14. Juice WRLD’s Tim Westwood freestyle: “Sick of the Percs, I'ma put them down, huh, run up on me, that chopper marry your a** like you got a gown on, guess you a p**sy now, huh?”

In addition to being a bona fide hitmaker, Juice WRLD was a pure, textbook freestyler in a generation where such a skill set wasn’t as abundant. Above, the late talent appeared on Tim Westwood’s now-defunct radio show and freestyled for an hour over a swath of beats from Eminem’s catalog. The bittersweet clip is proof of one of Hip Hop’s most unfortunate losses.

15. The Notorious B.I.G., Tupac Shakur, and more freestyle during Budweiser Superfest: “I got seven Mac 11s, about eight 38s, nine 9s, 10 MAC-10's, the s**t never ends/ You can't touch my riches, even if you had MC Hammer and them 357 b**ches!”

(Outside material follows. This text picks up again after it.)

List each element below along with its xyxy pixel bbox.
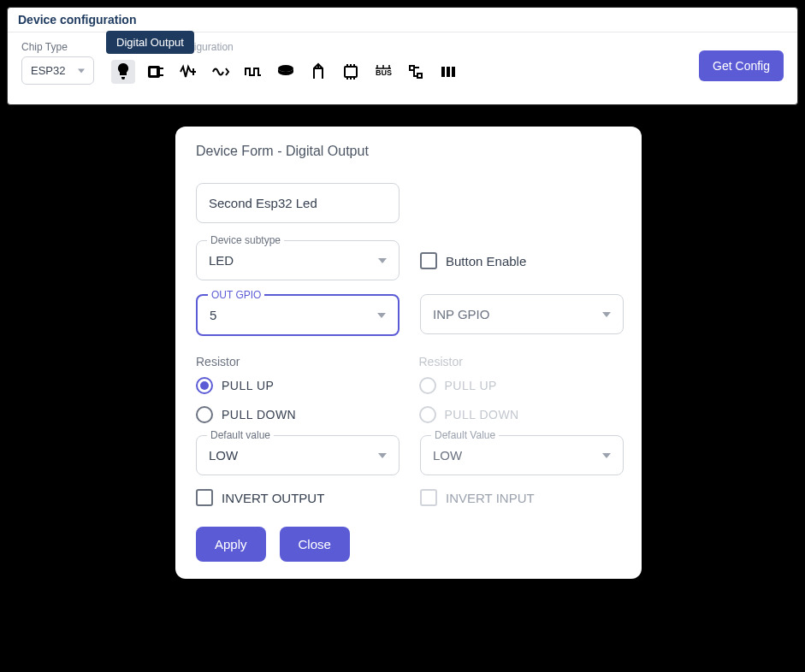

A true moment in history. Backed by DJ Mister Cee, Big Scoob, The Notorious B.I.G., Tupac Shakur, Shyheim, and Big Daddy Kane freestyled for a packed crowd in Madison Square Garden for Budweiser Superfest. Biggie and Pac’s portion of the five-minute cypher would go on to serve as an opening cut for Funk Flex and Big Kap’s classic The Tunnel compilation.